• Aim of the exercise:
Please reproduce all the records exactly while leaving out their pictures.
Start of Data
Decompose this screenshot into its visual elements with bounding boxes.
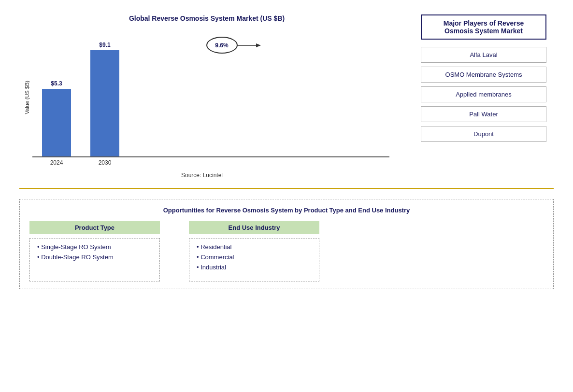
section-divider [19,188,554,189]
bars-container: 9.6% $5.3 [32,27,389,157]
opportunities-columns: Product Type • Single-Stage RO System • … [29,221,544,281]
cagr-value: 9.6% [215,42,228,49]
x-axis-labels: 2024 2030 [32,157,389,168]
chart-title: Global Reverse Osmosis System Market (US… [129,14,285,22]
cagr-annotation: 9.6% [206,37,238,54]
player-item-osmo: OSMO Membrane Systems [421,67,546,83]
bar-group-2030: $9.1 [90,42,119,156]
cagr-arrow-svg [237,41,261,50]
bar-value-2024: $5.3 [51,80,62,87]
source-text: Source: Lucintel [181,172,232,179]
top-section: Global Reverse Osmosis System Market (US… [19,10,554,183]
product-type-items-box: • Single-Stage RO System • Double-Stage … [29,238,160,281]
product-type-column: Product Type • Single-Stage RO System • … [29,221,160,281]
player-item-pall-water: Pall Water [421,106,546,122]
x-label-2030: 2030 [90,159,119,166]
end-use-items-box: • Residential • Commercial • Industrial [189,238,319,281]
end-use-item-2: • Commercial [197,253,312,261]
end-use-item-3: • Industrial [197,264,312,271]
svg-marker-1 [256,43,261,47]
x-label-2024: 2024 [42,159,71,166]
bar-2030 [90,50,119,156]
end-use-item-1: • Residential [197,243,312,251]
main-container: Global Reverse Osmosis System Market (US… [0,0,573,392]
players-title-box: Major Players of Reverse Osmosis System … [421,14,546,40]
player-item-applied-membranes: Applied membranes [421,86,546,102]
players-area: Major Players of Reverse Osmosis System … [414,10,554,183]
y-axis-label: Value (US $B) [24,81,30,114]
chart-wrapper: Value (US $B) 9.6% [24,27,389,168]
player-item-alfa-laval: Alfa Laval [421,47,546,63]
product-type-item-2: • Double-Stage RO System [37,253,152,261]
chart-inner: 9.6% $5.3 [32,27,389,168]
product-type-item-1: • Single-Stage RO System [37,243,152,251]
player-item-dupont: Dupont [421,126,546,142]
end-use-column: End Use Industry • Residential • Commerc… [189,221,319,281]
bar-2024 [42,89,71,156]
product-type-header: Product Type [29,221,160,234]
bar-value-2030: $9.1 [99,42,110,48]
end-use-header: End Use Industry [189,221,319,234]
cagr-circle: 9.6% [206,37,238,54]
opportunities-title: Opportunities for Reverse Osmosis System… [29,207,544,214]
bar-group-2024: $5.3 [42,80,71,156]
bottom-section: Opportunities for Reverse Osmosis System… [19,194,554,382]
chart-area: Global Reverse Osmosis System Market (US… [19,10,399,183]
opportunities-box: Opportunities for Reverse Osmosis System… [19,199,554,289]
End of Data
• Written response:
Decompose this screenshot into its visual elements with bounding boxes.
section-divider [19,188,554,189]
bars-container: 9.6% $5.3 [32,27,389,157]
opportunities-columns: Product Type • Single-Stage RO System • … [29,221,544,281]
cagr-value: 9.6% [215,42,228,49]
x-axis-labels: 2024 2030 [32,157,389,168]
chart-title: Global Reverse Osmosis System Market (US… [129,14,285,22]
cagr-annotation: 9.6% [206,37,238,54]
player-item-osmo: OSMO Membrane Systems [421,67,546,83]
bar-group-2030: $9.1 [90,42,119,156]
cagr-arrow-svg [237,41,261,50]
bar-value-2024: $5.3 [51,80,62,87]
source-text: Source: Lucintel [181,172,232,179]
top-section: Global Reverse Osmosis System Market (US… [19,10,554,183]
product-type-items-box: • Single-Stage RO System • Double-Stage … [29,238,160,281]
product-type-column: Product Type • Single-Stage RO System • … [29,221,160,281]
player-item-pall-water: Pall Water [421,106,546,122]
x-label-2030: 2030 [90,159,119,166]
end-use-items-box: • Residential • Commercial • Industrial [189,238,319,281]
end-use-item-2: • Commercial [197,253,312,261]
end-use-item-3: • Industrial [197,264,312,271]
svg-marker-1 [256,43,261,47]
x-label-2024: 2024 [42,159,71,166]
bar-2030 [90,50,119,156]
end-use-item-1: • Residential [197,243,312,251]
main-container: Global Reverse Osmosis System Market (US… [0,0,573,392]
players-title-box: Major Players of Reverse Osmosis System … [421,14,546,40]
player-item-applied-membranes: Applied membranes [421,86,546,102]
players-area: Major Players of Reverse Osmosis System … [414,10,554,183]
y-axis-label: Value (US $B) [24,81,30,114]
chart-wrapper: Value (US $B) 9.6% [24,27,389,168]
player-item-alfa-laval: Alfa Laval [421,47,546,63]
product-type-item-2: • Double-Stage RO System [37,253,152,261]
chart-inner: 9.6% $5.3 [32,27,389,168]
product-type-item-1: • Single-Stage RO System [37,243,152,251]
player-item-dupont: Dupont [421,126,546,142]
end-use-column: End Use Industry • Residential • Commerc… [189,221,319,281]
bar-2024 [42,89,71,156]
product-type-header: Product Type [29,221,160,234]
bar-value-2030: $9.1 [99,42,110,48]
end-use-header: End Use Industry [189,221,319,234]
cagr-circle: 9.6% [206,37,238,54]
opportunities-title: Opportunities for Reverse Osmosis System… [29,207,544,214]
bar-group-2024: $5.3 [42,80,71,156]
bottom-section: Opportunities for Reverse Osmosis System… [19,194,554,382]
chart-area: Global Reverse Osmosis System Market (US… [19,10,399,183]
opportunities-box: Opportunities for Reverse Osmosis System… [19,199,554,289]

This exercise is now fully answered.